Monday, 1 November 2010

American Bittern

Well we did it.
 Left at midnight Saturday, and got down to Zennor and found a place to park just off the road near the pools. Had about an hours kip before it got light.
 Joined the growing throng around 6.30am and stood on the roadside overlooking the gorse, rush/sedge beds and pool. It was rather chilly. We had a few birds over the next couple of hours-one Buzzard walking among the cows, assorted crows and some flyover Golden Plovers. LIke most of the crowd, started to get a bit despondent when it failed to show around 8 ish which seemed to be about the time it usually left the roost. Some thought it had gone, perhaps down to Zennor where there seems to be better habitat.
 Had a scan of the crowd and spotted Jan and William-they got down too late on Saturday, missed bird, including an amazing the Peregrine attack and had to find a place to stay overnight. Had a chat with them for a bit and carried on with the vigil.
 At just after nine, I went back to them and we watched a group apparently investigating the farm track and got a bit worried that they might go in. Luckily that did not happen and soon after the cows came down to the pool and through the rushes. As the Bittern did not fly, we assumed it had definitely gone and one guy-with almost unanimous approval (someone said if it was flushed he would not even look despite having spent loads of money on the long journey) went to the back of the pool to investigate.
 He had not gone far when the Bittern suddenly flew out-he was quite a way from the bird at the time. We all managed to get good views in bins and scopes. Even to the naked eye it appeared a bit smaller and thin billed, and the upper-parts were a lot plainer, paler and the wing trailing edges were also pale buff.
 Got a few shots with the 300mm lens, but had to use a high iso in the poor light.

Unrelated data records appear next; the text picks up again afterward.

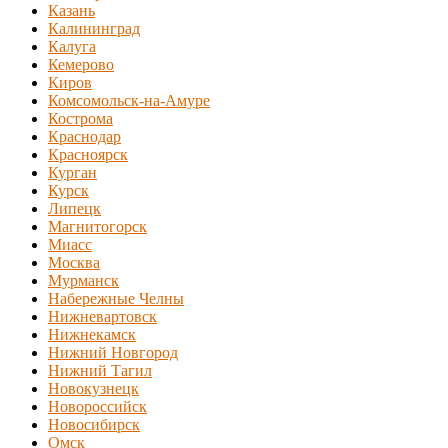
Казань
Калининград
Калуга
Кемерово
Киров
Комсомольск-на-Амуре
Кострома
Краснодар
Красноярск
Курган
Курск
Липецк
Магнитогорск
Миасс
Москва
Мурманск
Набережные Челны
Нижневартовск
Нижнекамск
Нижний Новгород
Нижний Тагил
Новокузнецк
Новороссийск
Новосибирск
Омск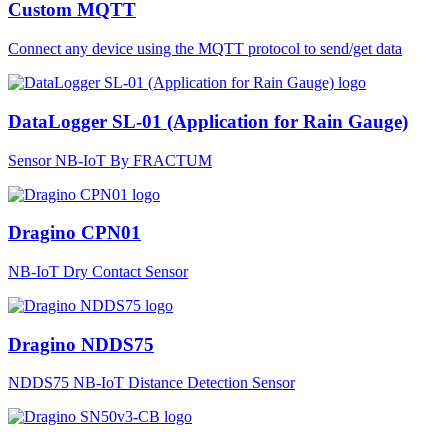
Custom MQTT
Connect any device using the MQTT protocol to send/get data
DataLogger SL-01 (Application for Rain Gauge)
Sensor NB-IoT By FRACTUM
Dragino CPN01
NB-IoT Dry Contact Sensor
Dragino NDDS75
NDDS75 NB-IoT Distance Detection Sensor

It flew north, then circled round and headed back, and then dropped into a belt of short pines. Assuming it had dropped down in the filed we went to investigate, but saw nothing. With cows moving through the trees we assumed it had made it's way back to the pools, but just as we were leaving someone spotted it sitting in a tree. It moved back quickly and few got on it.
 Left just after eleven, and being a bit tired, decided not to call in elsewhere and headed home.
 Having just posted my images to Bird Forum, Lee Evans etc, I hear it has been found today on the Camel Estuary where some gripping images have been obtained.